§ **THE PROBLEM**
Your answer must be one number: the count of lines below that hold the word "erymx".

§ **DATA RECORDS**
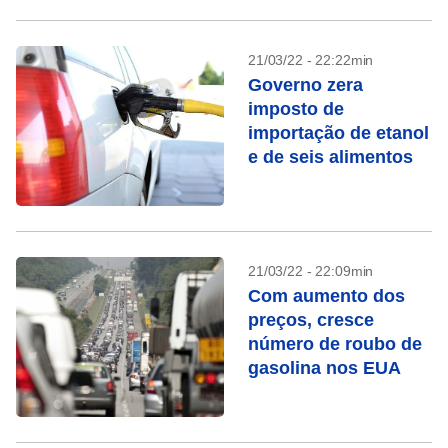
21/03/22 - 22:22min
Governo zera
imposto de
importação de etanol
e de seis alimentos
21/03/22 - 22:09min
Com aumento dos
preços, cresce
número de roubo de
gasolina nos EUA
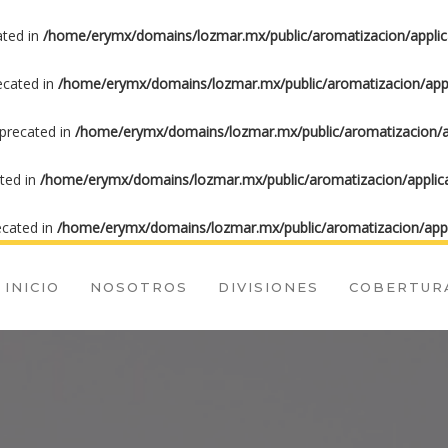
ated in
/home/erymx/domains/lozmar.mx/public/aromatizacion/applic
recated in
/home/erymx/domains/lozmar.mx/public/aromatizacion/appl
eprecated in
/home/erymx/domains/lozmar.mx/public/aromatizacion/ap
ated in
/home/erymx/domains/lozmar.mx/public/aromatizacion/applica
ecated in
/home/erymx/domains/lozmar.mx/public/aromatizacion/appl
INICIO
NOSOTROS
DIVISIONES
COBERTUR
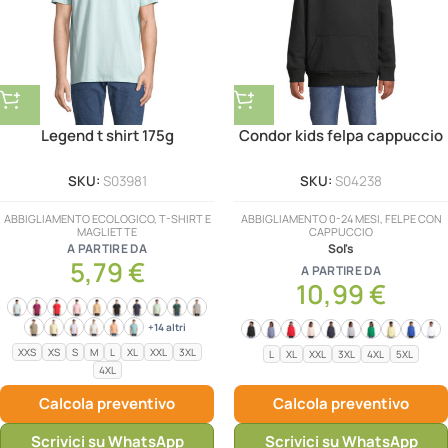
Legend t shirt 175g
Condor kids felpa cappuccio
SKU:
S03981
SKU:
S04238
ABBIGLIAMENTO ECOLOGICO, T-SHIRT E
ABBIGLIAMENTO 0-24 MESI, FELPE CON
MAGLIETTE
CAPPUCCIO
A PARTIRE DA
Sol's
5,79
€
A PARTIRE DA
10,99
€
+14 altri
XXS
XS
S
M
L
XL
XXL
3XL
L
XL
XXL
3XL
4XL
5XL
4XL
Calcola preventivo
Calcola preventivo
Scrivici su WhatsApp
Scrivici su WhatsApp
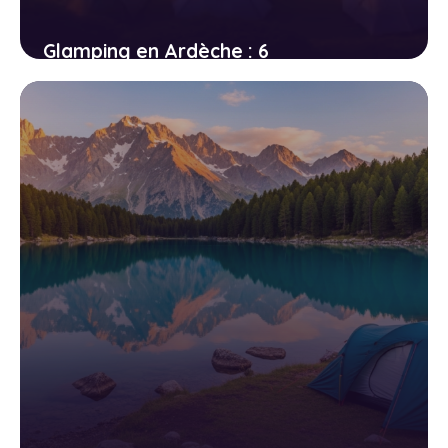
Glamping en Ardèche : 6
hébergements insolites entre gorges
et forêts de châtaigniers
14 avril 2026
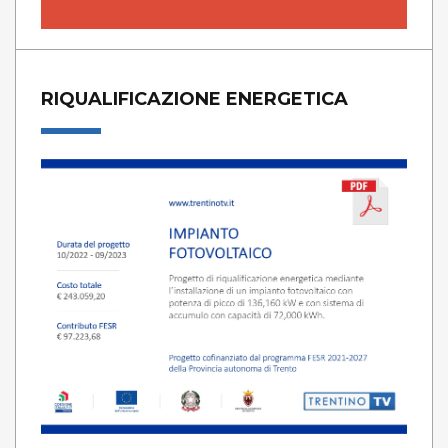
RIQUALIFICAZIONE ENERGETICA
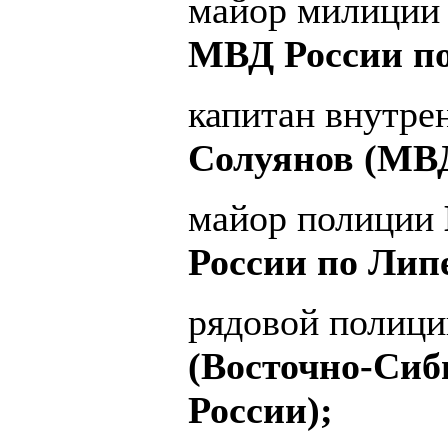
майор милиции 
МВД России по
капитан внутр
Солуянов (МВД
майор полиции
России по Лип
рядовой полиц
(Восточно-Си
России);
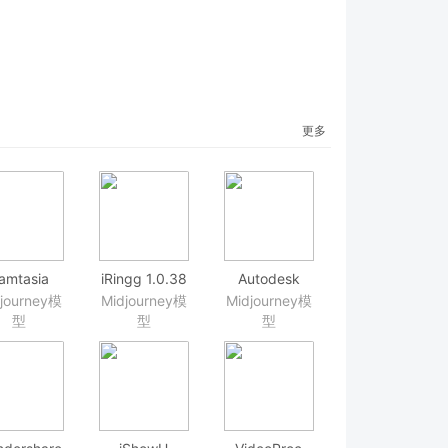
更多
amtasia
iRingg 1.0.38
Autodesk
8.0.8(105822)
iPhone铃声制
MayaLT 2019
journey模
Midjourney模
Midjourney模
大且易用的
作
最牛3D动画软
型
型
型
频录制和剪
件
辑软件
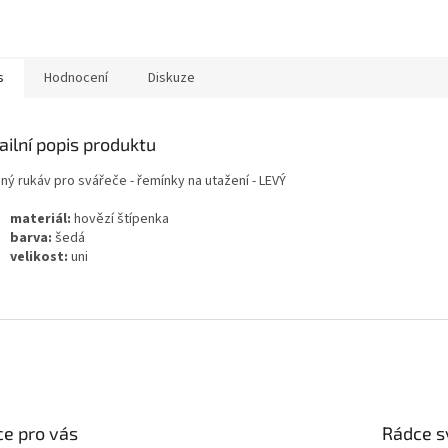
s
Hodnocení
Diskuze
ailní popis produktu
ný rukáv pro svářeče - řemínky na utažení - LEVÝ
materiál:
hovězí štípenka
barva:
šedá
velikost:
uni
e pro vás
Rádce s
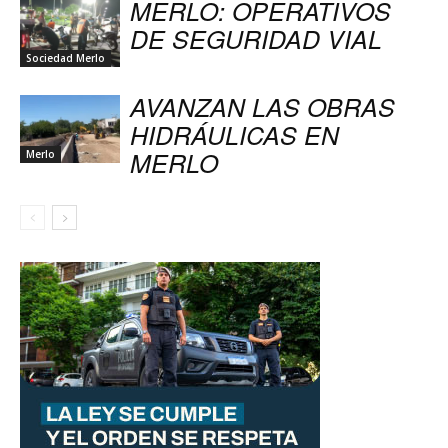
MERLO: OPERATIVOS
DE SEGURIDAD VIAL
Sociedad Merlo
AVANZAN LAS OBRAS
HIDRÁULICAS EN
MERLO
Merlo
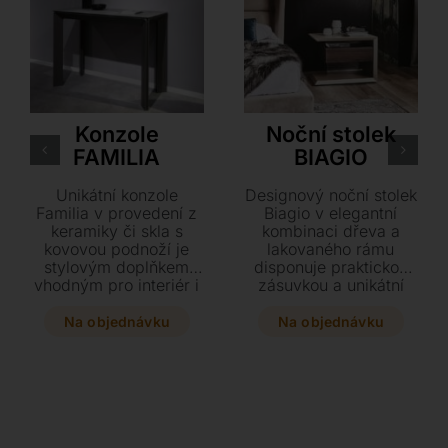
Dexo
Cattelan Italia
Konzole
Noční stolek
FAMILIA
BIAGIO
Unikátní konzole
Designový noční stolek
Familia v provedení z
Biagio v elegantní
keramiky či skla s
kombinaci dřeva a
kovovou podnoží je
lakovaného rámu
stylovým doplňkem
disponuje praktickou
vhodným pro interiér i
zásuvkou a unikátní
venkovní použití.
vložkou z
Doplňte svůj domov o
transparentního
Na objednávku
Na objednávku
tento elegantní kousek,
metakrylátu. Vyberte si
který nabízí možnost
z několika barevných
praktické zásuvky a
provedení a pravé či
výběr ze dvou
levé varianty přesně
rozměrů.
pro váš interiér.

§ **TASK OUTPUT**
5